======== Input data
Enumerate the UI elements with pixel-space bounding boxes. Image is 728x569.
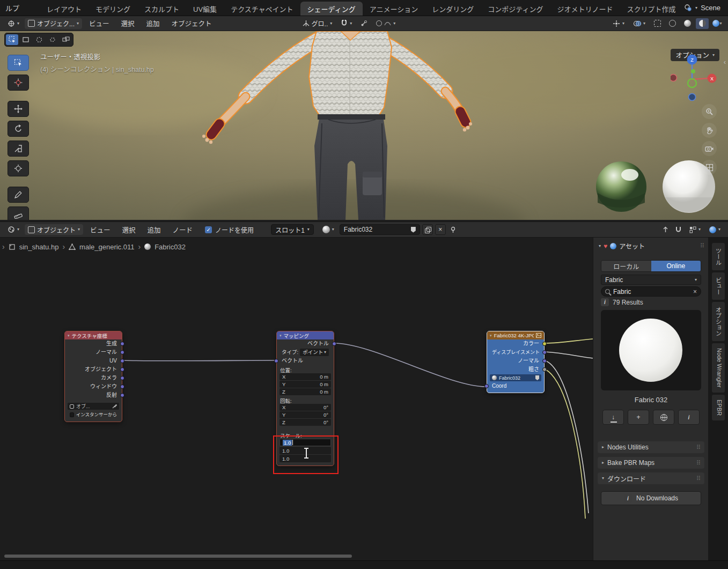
socket-uv[interactable]: UV [65,357,122,365]
camera-view-button[interactable] [702,141,717,156]
tab-tool[interactable]: ツール [712,243,725,270]
image-fake-user-icon[interactable] [535,375,539,380]
fake-user-shield-icon[interactable] [411,227,416,233]
shader-menu-node[interactable]: ノード [168,225,198,235]
xray-toggle-button[interactable] [651,18,664,29]
navigation-gizmo[interactable]: Z X [671,53,717,104]
sidebar-collapse-icon[interactable]: ‹ [724,58,726,66]
socket-normal-out[interactable]: ノーマル [487,357,544,365]
rotation-z-slider[interactable]: Z0° [280,419,331,426]
pan-hand-button[interactable] [702,123,717,138]
zoom-button[interactable] [702,104,717,119]
mode-dropdown[interactable]: オブジェク... ▾ [25,18,82,29]
category-dropdown[interactable]: Fabric ▾ [601,275,701,285]
tool-select-box[interactable] [8,55,29,71]
location-x-slider[interactable]: X0 m [280,373,331,380]
shader-overlays-dropdown[interactable]: ▾ [706,224,724,235]
workspace-tab-shading[interactable]: シェーディング [300,2,363,16]
panel-grip-icon[interactable]: ⠿ [700,242,704,249]
workspace-tab-texpaint[interactable]: テクスチャペイント [224,2,300,16]
node-fabric-image[interactable]: ▾ Fabric032 4K-JPG カラー ディスプレイスメント ノーマル 粗… [487,331,545,393]
socket-object[interactable]: オブジェクト [65,365,122,374]
scale-x-field-editing[interactable]: 1.0 [280,439,331,446]
download-asset-button[interactable]: ↓ [602,410,624,425]
node-texture-coordinate[interactable]: ▾ テクスチャ座標 生成 ノーマル UV オブジェクト カメラ ウィンドウ 反射… [64,331,122,422]
workspace-tab-modeling[interactable]: モデリング [89,2,137,16]
socket-vector-out[interactable]: ベクトル [277,339,334,348]
tab-local[interactable]: ローカル [601,261,651,271]
shading-material-button[interactable] [696,18,709,29]
snap-dropdown[interactable]: ▾ [337,18,355,29]
tab-node-wrangler[interactable]: Node Wrangler [712,343,725,393]
snap-toggle-icon[interactable] [357,18,371,29]
object-selector-field[interactable]: オブ... [68,403,119,410]
new-material-button[interactable] [422,224,433,235]
asset-info-button[interactable]: i [678,410,700,425]
tab-online[interactable]: Online [651,261,701,271]
socket-roughness[interactable]: 粗さ [487,365,544,374]
tab-options[interactable]: オプション [712,302,725,341]
rotation-x-slider[interactable]: X0° [280,404,331,411]
from-instancer-checkbox[interactable] [70,412,74,417]
workspace-tab-scripting[interactable]: スクリプト作成 [620,2,682,16]
workspace-tab-rendering[interactable]: レンダリング [425,2,481,16]
workspace-tab-layout[interactable]: レイアウト [40,2,89,16]
socket-displacement[interactable]: ディスプレイスメント [487,348,544,357]
scale-z-field[interactable]: 1.0 [280,455,331,462]
breadcrumb-mesh[interactable]: male_generic.011 [79,243,134,251]
unlink-material-button[interactable]: × [435,224,446,235]
use-nodes-checkbox[interactable]: ✓ [205,226,212,233]
shader-mode-dropdown[interactable]: オブジェクト ▾ [25,224,83,235]
show-gizmo-dropdown[interactable]: ▾ [609,18,628,29]
socket-window[interactable]: ウィンドウ [65,382,122,391]
shader-menu-select[interactable]: 選択 [117,225,141,235]
image-selector-field[interactable]: Fabric032 [490,374,541,381]
tool-measure[interactable] [8,206,29,220]
no-downloads-button[interactable]: i No Downloads [601,491,701,505]
open-website-button[interactable] [653,410,674,425]
scene-caret-icon[interactable]: ▾ [695,6,697,10]
overlays-dropdown[interactable]: ▾ [630,18,649,29]
node-fabric-header[interactable]: ▾ Fabric032 4K-JPG [487,331,544,339]
socket-normal[interactable]: ノーマル [65,348,122,357]
material-browse-dropdown[interactable]: ▾ [319,224,337,235]
select-mode-lasso-button[interactable] [46,34,58,45]
location-z-slider[interactable]: Z0 m [280,388,331,395]
menu-add[interactable]: 追加 [142,18,165,28]
shader-menu-add[interactable]: 追加 [143,225,166,235]
menu-select[interactable]: 選択 [116,18,139,28]
socket-color[interactable]: カラー [487,339,544,348]
viewport-3d[interactable]: ユーザー・透視投影 (4) シーンコレクション | sin_shatu.hp オ… [0,31,728,220]
rotation-y-slider[interactable]: Y0° [280,411,331,418]
menu-view[interactable]: ビュー [84,18,114,28]
tool-transform[interactable] [8,160,29,176]
slot-dropdown[interactable]: スロット1 ▾ [271,224,314,235]
tab-view[interactable]: ビュー [712,272,725,300]
socket-generated[interactable]: 生成 [65,339,122,348]
section-bake-pbr[interactable]: ▸ Bake PBR Maps ⠿ [598,457,704,469]
select-mode-extend-button[interactable] [60,34,72,45]
node-texcoord-header[interactable]: ▾ テクスチャ座標 [65,331,122,339]
from-instancer-toggle[interactable]: インスタンサーから [65,410,122,419]
viewport-editor-type-button[interactable]: ▾ [4,18,23,29]
breadcrumb-object[interactable]: sin_shatu.hp [19,243,59,251]
shading-wireframe-button[interactable] [666,18,679,29]
scene-selector[interactable]: ▾ Scene [684,4,728,12]
select-mode-circle-button[interactable] [33,34,45,45]
section-download[interactable]: ▾ ダウンロード ⠿ [598,472,704,484]
transform-orientation-dropdown[interactable]: グロ.. ▾ [299,18,336,29]
location-y-slider[interactable]: Y0 m [280,381,331,388]
scene-name[interactable]: Scene [701,4,720,12]
menu-object[interactable]: オブジェクト [167,18,217,28]
eyedropper-icon[interactable] [112,404,117,409]
node-mapping[interactable]: ▾ マッピング ベクトル タイプ: ポイント ▾ ベクトル 位置: X0 m Y… [276,331,334,466]
tab-epbr[interactable]: EPBR [712,395,725,420]
pin-button[interactable] [448,224,459,235]
select-mode-box-button[interactable] [19,34,32,45]
tool-cursor[interactable] [8,75,29,91]
socket-vector-in[interactable]: ベクトル [277,357,334,365]
asset-search-field[interactable]: × [601,286,701,297]
horizontal-scrollbar[interactable] [4,555,352,558]
workspace-tab-sculpting[interactable]: スカルプト [137,2,186,16]
shader-snap-dropdown[interactable]: ▾ [686,224,704,235]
================
To do: A precise copy of each record, with the images removed, should be output.

Result for this task:
Enumerate the UI elements with pixel-space bounding boxes. Image is 728x569.
socket-uv[interactable]: UV [65,357,122,365]
camera-view-button[interactable] [702,141,717,156]
tab-tool[interactable]: ツール [712,243,725,270]
image-fake-user-icon[interactable] [535,375,539,380]
fake-user-shield-icon[interactable] [411,227,416,233]
shader-menu-node[interactable]: ノード [168,225,198,235]
xray-toggle-button[interactable] [651,18,664,29]
navigation-gizmo[interactable]: Z X [671,53,717,104]
sidebar-collapse-icon[interactable]: ‹ [724,58,726,66]
socket-normal-out[interactable]: ノーマル [487,357,544,365]
rotation-z-slider[interactable]: Z0° [280,419,331,426]
pan-hand-button[interactable] [702,123,717,138]
zoom-button[interactable] [702,104,717,119]
mode-dropdown[interactable]: オブジェク... ▾ [25,18,82,29]
category-dropdown[interactable]: Fabric ▾ [601,275,701,285]
tool-select-box[interactable] [8,55,29,71]
location-x-slider[interactable]: X0 m [280,373,331,380]
shader-overlays-dropdown[interactable]: ▾ [706,224,724,235]
workspace-tab-shading[interactable]: シェーディング [300,2,363,16]
panel-grip-icon[interactable]: ⠿ [700,242,704,249]
workspace-tab-texpaint[interactable]: テクスチャペイント [224,2,300,16]
node-fabric-image[interactable]: ▾ Fabric032 4K-JPG カラー ディスプレイスメント ノーマル 粗… [487,331,545,393]
socket-object[interactable]: オブジェクト [65,365,122,374]
scale-x-field-editing[interactable]: 1.0 [280,439,331,446]
download-asset-button[interactable]: ↓ [602,410,624,425]
node-texture-coordinate[interactable]: ▾ テクスチャ座標 生成 ノーマル UV オブジェクト カメラ ウィンドウ 反射… [64,331,122,422]
workspace-tab-modeling[interactable]: モデリング [89,2,137,16]
socket-vector-out[interactable]: ベクトル [277,339,334,348]
tab-local[interactable]: ローカル [601,261,651,271]
shading-material-button[interactable] [696,18,709,29]
snap-dropdown[interactable]: ▾ [337,18,355,29]
tab-node-wrangler[interactable]: Node Wrangler [712,343,725,393]
snap-toggle-icon[interactable] [357,18,371,29]
object-selector-field[interactable]: オブ... [68,403,119,410]
new-material-button[interactable] [422,224,433,235]
asset-info-button[interactable]: i [678,410,700,425]
tab-online[interactable]: Online [651,261,701,271]
socket-roughness[interactable]: 粗さ [487,365,544,374]
tab-options[interactable]: オプション [712,302,725,341]
rotation-x-slider[interactable]: X0° [280,404,331,411]
from-instancer-checkbox[interactable] [70,412,74,417]
workspace-tab-scripting[interactable]: スクリプト作成 [620,2,682,16]
workspace-tab-rendering[interactable]: レンダリング [425,2,481,16]
workspace-tab-layout[interactable]: レイアウト [40,2,89,16]
socket-displacement[interactable]: ディスプレイスメント [487,348,544,357]
scale-z-field[interactable]: 1.0 [280,455,331,462]
breadcrumb-mesh[interactable]: male_generic.011 [79,243,134,251]
unlink-material-button[interactable]: × [435,224,446,235]
use-nodes-checkbox[interactable]: ✓ [205,226,212,233]
shader-mode-dropdown[interactable]: オブジェクト ▾ [25,224,83,235]
show-gizmo-dropdown[interactable]: ▾ [609,18,628,29]
socket-window[interactable]: ウィンドウ [65,382,122,391]
shader-menu-select[interactable]: 選択 [117,225,141,235]
image-selector-field[interactable]: Fabric032 [490,374,541,381]
tool-measure[interactable] [8,206,29,220]
no-downloads-button[interactable]: i No Downloads [601,491,701,505]
open-website-button[interactable] [653,410,674,425]
scene-caret-icon[interactable]: ▾ [695,6,697,10]
overlays-dropdown[interactable]: ▾ [630,18,649,29]
node-fabric-header[interactable]: ▾ Fabric032 4K-JPG [487,331,544,339]
socket-normal[interactable]: ノーマル [65,348,122,357]
material-browse-dropdown[interactable]: ▾ [319,224,337,235]
select-mode-lasso-button[interactable] [46,34,58,45]
location-z-slider[interactable]: Z0 m [280,388,331,395]
menu-add[interactable]: 追加 [142,18,165,28]
shader-menu-add[interactable]: 追加 [143,225,166,235]
menu-select[interactable]: 選択 [116,18,139,28]
socket-color[interactable]: カラー [487,339,544,348]
viewport-3d[interactable]: ユーザー・透視投影 (4) シーンコレクション | sin_shatu.hp オ… [0,31,728,220]
rotation-y-slider[interactable]: Y0° [280,411,331,418]
menu-view[interactable]: ビュー [84,18,114,28]
tool-transform[interactable] [8,160,29,176]
slot-dropdown[interactable]: スロット1 ▾ [271,224,314,235]
tab-view[interactable]: ビュー [712,272,725,300]
socket-generated[interactable]: 生成 [65,339,122,348]
section-bake-pbr[interactable]: ▸ Bake PBR Maps ⠿ [598,457,704,469]
select-mode-extend-button[interactable] [60,34,72,45]
node-texcoord-header[interactable]: ▾ テクスチャ座標 [65,331,122,339]
from-instancer-toggle[interactable]: インスタンサーから [65,410,122,419]
viewport-editor-type-button[interactable]: ▾ [4,18,23,29]
breadcrumb-object[interactable]: sin_shatu.hp [19,243,59,251]
shading-wireframe-button[interactable] [666,18,679,29]
scene-selector[interactable]: ▾ Scene [684,4,728,12]
select-mode-circle-button[interactable] [33,34,45,45]
section-download[interactable]: ▾ ダウンロード ⠿ [598,472,704,484]
transform-orientation-dropdown[interactable]: グロ.. ▾ [299,18,336,29]
location-y-slider[interactable]: Y0 m [280,381,331,388]
scene-name[interactable]: Scene [701,4,720,12]
menu-object[interactable]: オブジェクト [167,18,217,28]
eyedropper-icon[interactable] [112,404,117,409]
node-mapping[interactable]: ▾ マッピング ベクトル タイプ: ポイント ▾ ベクトル 位置: X0 m Y… [276,331,334,466]
tab-epbr[interactable]: EPBR [712,395,725,420]
pin-button[interactable] [448,224,459,235]
select-mode-box-button[interactable] [19,34,32,45]
tool-cursor[interactable] [8,75,29,91]
socket-vector-in[interactable]: ベクトル [277,357,334,365]
asset-search-field[interactable]: × [601,286,701,297]
horizontal-scrollbar[interactable] [4,555,352,558]
workspace-tab-sculpting[interactable]: スカルプト [137,2,186,16]
shader-snap-dropdown[interactable]: ▾ [686,224,704,235]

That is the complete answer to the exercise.